▶ _Exercise objective_: Your answer must consist of the records exactly as given, with no pictures included.

▶ _Records provided_:
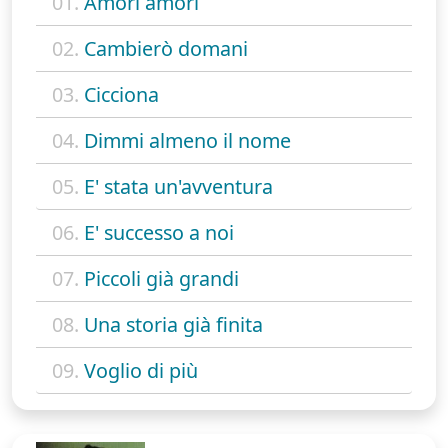
01.
Amori amori
02.
Cambierò domani
03.
Cicciona
04.
Dimmi almeno il nome
05.
E' stata un'avventura
06.
E' successo a noi
07.
Piccoli già grandi
08.
Una storia già finita
09.
Voglio di più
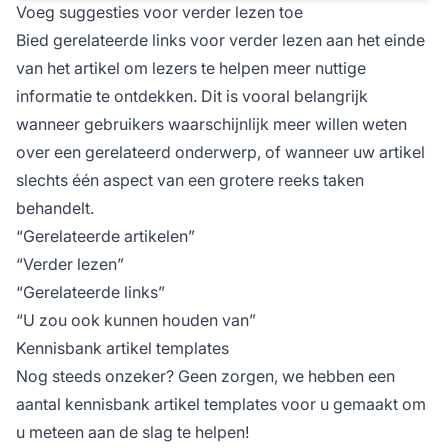
Voeg suggesties voor verder lezen toe
Bied gerelateerde links voor verder lezen aan het einde
van het artikel om lezers te helpen meer nuttige
informatie te ontdekken. Dit is vooral belangrijk
wanneer gebruikers waarschijnlijk meer willen weten
over een gerelateerd onderwerp, of wanneer uw artikel
slechts één aspect van een grotere reeks taken
behandelt.
“Gerelateerde artikelen”
“Verder lezen”
“Gerelateerde links”
“U zou ook kunnen houden van”
Kennisbank artikel templates
Nog steeds onzeker? Geen zorgen, we hebben een
aantal kennisbank artikel templates voor u gemaakt om
u meteen aan de slag te helpen!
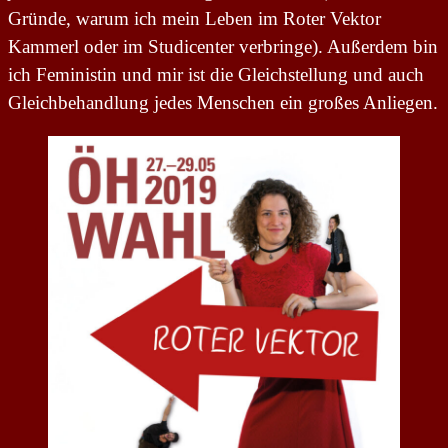
Gründe, warum ich mein Leben im Roter Vektor
Kammerl oder im Studicenter verbringe). Außerdem bin
ich Feministin und mir ist die Gleichstellung und auch
Gleichbehandlung jedes Menschen ein großes Anliegen.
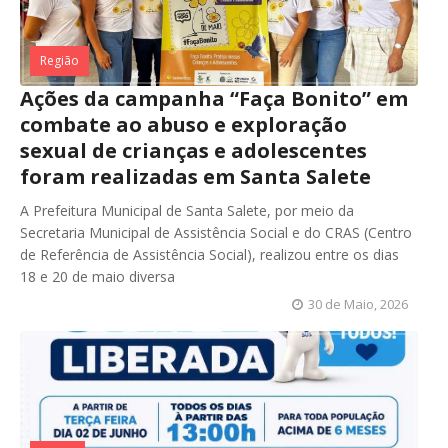
Região
Ações da campanha “Faça Bonito” em
combate ao abuso e exploração
sexual de crianças e adolescentes
foram realizadas em Santa Salete
A Prefeitura Municipal de Santa Salete, por meio da
Secretaria Municipal de Assistência Social e do CRAS (Centro
de Referência de Assistência Social), realizou entre os dias
18 e 20 de maio diversa
30 de Maio, 2026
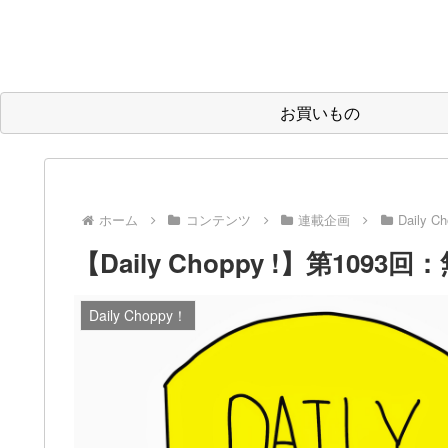
お買いもの
ホーム
コンテンツ
連載企画
Daily C
【Daily Choppy !】第109
Daily Choppy！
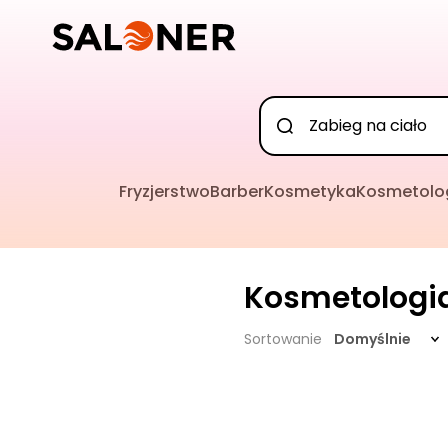
Fryzjerstwo
Barber
Kosmetyka
Kosmetolo
Kosmetologi
Sortowanie
Domyślnie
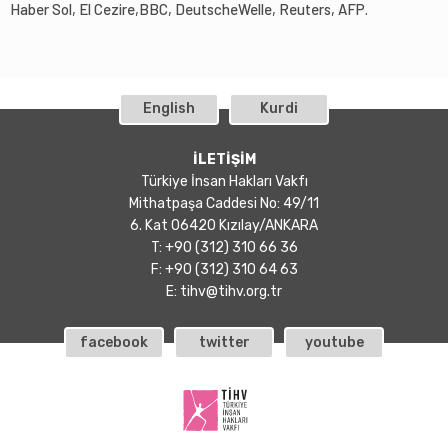
Haber Sol, El Cezire,BBC, DeutscheWelle, Reuters, AFP.
English
Kurdi
İLETİŞİM
Türkiye İnsan Hakları Vakfı
Mithatpaşa Caddesi No: 49/11
6. Kat 06420 Kızılay/ANKARA
T: +90 (312) 310 66 36
F: +90 (312) 310 64 63
E:
tihv@tihv.org.tr
facebook
twitter
youtube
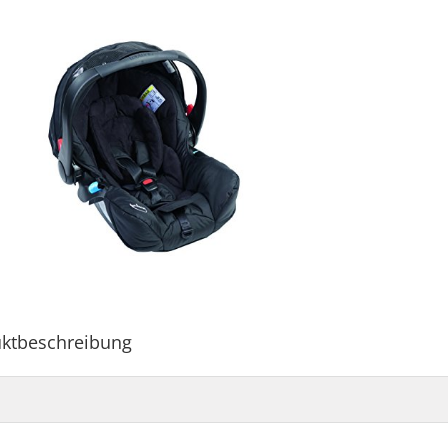
ktbeschreibung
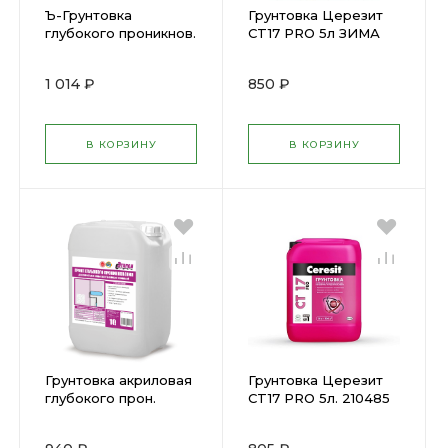
Ъ-Грунтовка
Грунтовка Церезит
глубокого проникнов.
CT17 PRO 5л ЗИМА
ЮНИС 10 л--
210486
1 014 ₽
850 ₽
В КОРЗИНУ
В КОРЗИНУ
Грунтовка акриловая
Грунтовка Церезит
глубокого прон.
CT17 PRO 5л. 210485
Эталон (10л) АКЦИЯ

▶ _Task response_:
01.
Amori amori
02.
Cambierò domani
03.
Cicciona
04.
Dimmi almeno il nome
05.
E' stata un'avventura
06.
E' successo a noi
07.
Piccoli già grandi
08.
Una storia già finita
09.
Voglio di più
Voeg suggesties voor verder lezen toe
Bied gerelateerde links voor verder lezen aan het einde
van het artikel om lezers te helpen meer nuttige
informatie te ontdekken. Dit is vooral belangrijk
wanneer gebruikers waarschijnlijk meer willen weten
over een gerelateerd onderwerp, of wanneer uw artikel
slechts één aspect van een grotere reeks taken
behandelt.
“Gerelateerde artikelen”
“Verder lezen”
“Gerelateerde links”
“U zou ook kunnen houden van”
Kennisbank artikel templates
Nog steeds onzeker? Geen zorgen, we hebben een
aantal kennisbank artikel templates voor u gemaakt om
u meteen aan de slag te helpen!
Gründe, warum ich mein Leben im Roter Vektor
Kammerl oder im Studicenter verbringe). Außerdem bin
ich Feministin und mir ist die Gleichstellung und auch
Gleichbehandlung jedes Menschen ein großes Anliegen.
Região
Ações da campanha “Faça Bonito” em
combate ao abuso e exploração
sexual de crianças e adolescentes
foram realizadas em Santa Salete
A Prefeitura Municipal de Santa Salete, por meio da
Secretaria Municipal de Assistência Social e do CRAS (Centro
de Referência de Assistência Social), realizou entre os dias
18 e 20 de maio diversa
30 de Maio, 2026
お買いもの
ホーム
コンテンツ
連載企画
Daily C
【Daily Choppy !】第109
Daily Choppy！
Fryzjerstwo
Barber
Kosmetyka
Kosmetolo
Kosmetologi
Sortowanie
Domyślnie
Haber Sol, El Cezire,BBC, DeutscheWelle, Reuters, AFP.
English
Kurdi
İLETİŞİM
Türkiye İnsan Hakları Vakfı
Mithatpaşa Caddesi No: 49/11
6. Kat 06420 Kızılay/ANKARA
T: +90 (312) 310 66 36
F: +90 (312) 310 64 63
E:
tihv@tihv.org.tr
facebook
twitter
youtube
ktbeschreibung
Ъ-Грунтовка
Грунтовка Церезит
глубокого проникнов.
CT17 PRO 5л ЗИМА
ЮНИС 10 л--
210486
1 014 ₽
850 ₽
В КОРЗИНУ
В КОРЗИНУ
Грунтовка акриловая
Грунтовка Церезит
глубокого прон.
CT17 PRO 5л. 210485
Эталон (10л) АКЦИЯ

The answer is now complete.